また、文章を作るためには、礼記(らいき)の檀弓(だんぐう)、周礼(しゅらい)の考工記を誦読するように。これらは皆古人の説である。

また、漢文の内数篇、韓・柳・欧・蘇・曾南豊等の文の内で心に叶えるものを択び、三十篇熟誦し、そらに書て忘れないようにする。作文の学は、必ずこのようにすべし。

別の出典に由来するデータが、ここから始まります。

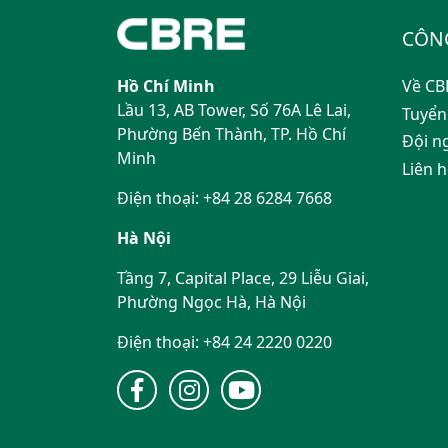
CÔN
Hồ Chí Minh
Về CB
Lầu 13, AB Tower, Số 76A Lê Lai,
Tuyển
Phường Bến Thành, TP. Hồ Chí
Đội n
Minh
Liên 
Điện thoại: +84 28 6284 7668
Hà Nội
Tầng 7, Capital Place, 29 Liễu Giai,
Phường Ngọc Hà, Hà Nội
Điện thoại: +84 24 2220 0220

【語釈】●礼記 儒教の最も基本的な経典である経書(けいしょ)の一つで、『周礼』『儀礼(ぎらい)』と合わせて「三礼(さんらい)」と称される。全49篇。現代に伝わる『礼記』は、周から漢にかけての儒学者がまとめた礼に関する記述を、前漢の戴聖(たいせい)が編纂したもので、内容は、政治・学術・習俗・倫理などあらゆる分野に及ぶが、まとまりはなく雑然としている。 ●周礼 儒教教典の一。三礼の一つ。周公の作と伝えられるが、成立は戦国時代以降。周王朝の官制を天地春夏秋冬の六官に分けて記述したもの。そのうち冬官は失われたため「考工記」で補われている。周官。 ●考工記 中国最古の技術書。車,弓,矢その他の製作法について書いている。漢の武帝のとき,河間(かかん)の献王が『周礼』を見出したが,冬官司空の部分が欠けていたので,『考工記』で補った。異説もあるが,戦国時代の斉の人の作と推定されている。 ●韓・柳・欧・蘇・曾南豊 唐宋八大家(中世中国の唐代から宋代にかけての八人の文人)のうち、唐の韓愈(かんゆ)、柳宗元(りゅうそうげん)、宋の欧陽脩(おうようしゅう)、蘇洵(そじゅん)、蘇軾(そしょく)、蘇轍(そてつ)、曾鞏(そうきょう)のこと。他に王安石(おうあんせき)がいる。蘇洵、蘇軾、蘇轍は親子で、三蘇とも称されている。